Cornelia de Lange syndrome is a dominantly developmental disorder with multisystem abnormalities including slow growth before and after birth, characteristic facial features, upper extremity defects, hirsutism, gastroesophageal dysfunction and cognitive retardaion. The incidence is as high as one in 10,000 to 30,000 newborns. Both sexes have the same phenotypic variability. To date, the three genes, NIPBL, SMC1A, and SMC3 involving in chromosome function, gene regulation and double-stranded DNA repair, could cause CdLS when mutated[6, 7]. Six in ten of the probands with CdLS have heterozygous mutations in NIPBL gene, whereas 5% have mutations in SMC1A and SMC3 genes [6, 8]. Eleven different SMC1A mutations in 14 unrelated patients have been reported. All patients had a mild to moderate CdLS phenotype [8-10].
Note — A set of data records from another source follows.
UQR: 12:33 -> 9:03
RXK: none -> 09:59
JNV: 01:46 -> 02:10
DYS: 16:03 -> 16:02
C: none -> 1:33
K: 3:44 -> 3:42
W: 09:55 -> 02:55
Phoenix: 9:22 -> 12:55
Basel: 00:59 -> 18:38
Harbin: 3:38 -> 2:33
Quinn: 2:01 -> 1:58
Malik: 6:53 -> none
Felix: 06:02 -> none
In several decades, we focus on the relationship between SMC1A and chromosome related genetic disease. In recent years, we found that SMC1A may play a key role in tumorigenesis. Sun. M et al. determined that the effects of SMC1A knockdown on the cell cycle and apoptosis of lung adenocarcinoma cells. The results indicated that SMC1A is a novel oncogene, which modulates lung cancer cells in their proliferation and migration capabilities through arresting cell cycle at G0/G1 phase and promoting apoptosis . The similar conclusion also was found in glioblastoma cells [12, 13]. However, SMC1A functions as a novel oncogene in human prostate cancer metastasis and progression has still not been reported.
2. Materials and Methods
2.1. Patient Samples
All of the patient samples were obtained from the Urinary Surgery Department of Shanghai Changzheng Hospital, Shanghai, China. This study was approved by the Clinical Research Ethics Committee of Shanghai Changzheng Hospital, and the informed consents were acquired from all of the subjects.
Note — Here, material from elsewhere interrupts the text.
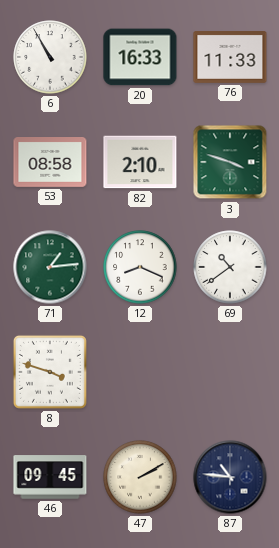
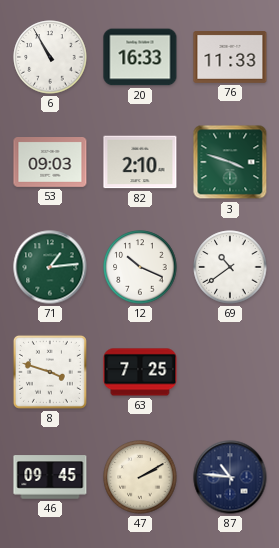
53: 08:58 -> 09:03
12: 8:19 -> 10:19
63: none -> 7:25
2.2. Reagents and antibodies
DMEM (cat no.12430-054), F12 (cat no. 21127022) and RPMI-1640(cat no. 11875-093) medium and fetal bovine serum (cat no. 10099-141) were purchased from GIO (Grand Island, NY). TRIzol Reagent was from Invitrogen (Carlsbad, CA, USA). Giemsa was from Chemicon International (Temecula, CA). M-MLV Reverse (cat no. M5301)Transcription was purchased from Promega (Madison, WI, USA). Oligo-dT(18) was synthesized by Sangon Biotech (Shanghai, China). Terra™ qPCR Direct SYBR® Premix (cat no. 638318) was from Takara (Otsu, Japan). Anti-SMC1A antibody (cat no. SAB4300451) was from Sigma-Aldrich (Munich, Germany). Mouse anti-GAPDH (cat no. sc-32233), Goat anti-Mouse IgG (cat no. sc-32233) and goat anti-rabbit IgG (cat no. sc-2030) were from Santa Cruz Biotechnology (Texas, USA). All the other chemicals were of analytical grade.
2.3. Cell culture
Human embryonic kidney cells 293T, Human prostate cancer cell lines PC-3, DU145, LNCap, and 22RV1 were purchased from the Cell Bank of Type Culture Collection of Chinese Academy of Sciences (Shanghai, China). 293T were cultrued in DMEM containing 10%FBS. PC-3 and DU145 cells were maintained in F-12 medium supplemented with 10% FBS, 100U/ml penicillin and 100μg/ml streptomycin. 22RV1 and LNCap cells were incubated with RPMI-1640 supplemented with 10% FBS, 100U/ml penicillin and 100μg/ml streptomycin. LNCap cells were maintained in Corning Corning® CellBIND® Surface cell culture flasks (Corning, cat no. #3289) for a better attachment efficiency. All cells were cultured in a humidified incubator at 37oC under 5% CO2 atmosphere and used for analysis during exponential phase of growth.
2.4. RNA interference
The synthesized 21-bp oligonucleotides encoding SMC1A-specific shRNA held the sequence 5’-TAGGAGGTTCTTCTGAGTACA-3’. The sequence of the negative control shRNA oligonucleotides was 5’-TTCTCCGAACGTGTCACGT-3’. The oligos were annealed and ligated into pH-L vector (Hollylab, Shanghai, China) through NheI/PacI to generate pH-Lv-shSMC1A and pH-Lv-shCon. The resulting constructs were confirmed by sequencing.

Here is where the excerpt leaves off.